Dell’altro, quello appena citato, Rafa Nadal insomma, non fosse il fenomeno conclamato che è, si potrebbe dire che quasi quasi sia il negativo di Kyrgios. La costanza, carentissima nel variabile australiano, è merce sovrabbondante nel magazzino di Manacor, dove insieme a chili di pazienza, alle chele mancine, ai banana-shot e alla cattiveria agonistica c’è spazio per diciannove trofei dello Slam, quelli che Kyrgios, “se non mette la testa a posto”, con ogni probabilità non vincerà mai. Ai suoi seguaci, non pochi, poco importa: perché basta una settimana da Nick ogni tanto per rinfocolare l’amore.

Ad Acapulco, nel mese di febbraio, gli astri si mettono in ghingheri per l’occasione: Kyrgios arriva in Messico con appena due partite vinte in stagione, un’eliminazione al primo turno nel Major di casa e la poco edificante etichetta di numero settantadue al mondo, peggior classifica da quando, cinque anni prima, stupì il destino Nadal e il mondo centrando i quarti a Wimbledon da wild card diciannovenne e il primo accesso in carriera tra i primi cento giocatori della classifica.

Al primo turno trova Andreas Seppi, altro simbolo degli inquieti, forse, ma non è detto, dormiveglia di Kyrgios; l’inappuntabile professionista di Caldaro, quello che qualche tempo prima lo aveva rimontato cacciandolo da Melbourne. Stavolta Nick avanza in due, per prenotare il secondo turno atteso dai molti turisti affollanti quello che Fabio Fognini definì il resort più bello del mondo: ad aspettarlo c’è Rafa, manco a dirlo, ma l’esito della tenzone sembra presto scritto. Per il fenomeno da Manacor pochi problemi e primo set facile, sei-tre in trentacinque minuti con break nel sesto gioco e Kyrgios impotente. Stralunato, sballottato, incapace di trovare contromisure adeguate, egli si appella addirittura al trainer, mentre sembra in procinto di rendere l’anima.

Non riesco a giocare – dice al medico – ma provo ancora un paio di game”. Ne giocherà altri ventisei, e starà in campo per altre tre ore circa. Tra una mazzata di dritto e un servizio drop-shot con Nadal sempre più periferico in risposta, Kyrgios la rimette in sesto pur ostentando l’espressione facciale di chi non ne ha per molto.
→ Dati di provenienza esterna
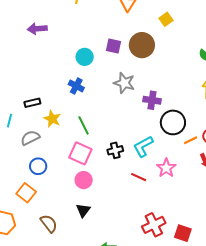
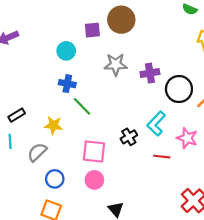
black rectangle: (32, 103) -> (17, 115), moved
green line: (84, 125) -> (82, 106), moved
pink circle: (84, 180) -> (94, 180), moved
Si affanna, abusa degli attrezzi del mestiere, usa la racchetta a mo’ di stampella e soffre le pene dell’inferno senza l’ausilio della prima di servizio, ma annulla quattro palle break potenzialmente letali nel nono gioco e si produce in un tie break meraviglioso forzando al terzo l’ormai tesissima contesa.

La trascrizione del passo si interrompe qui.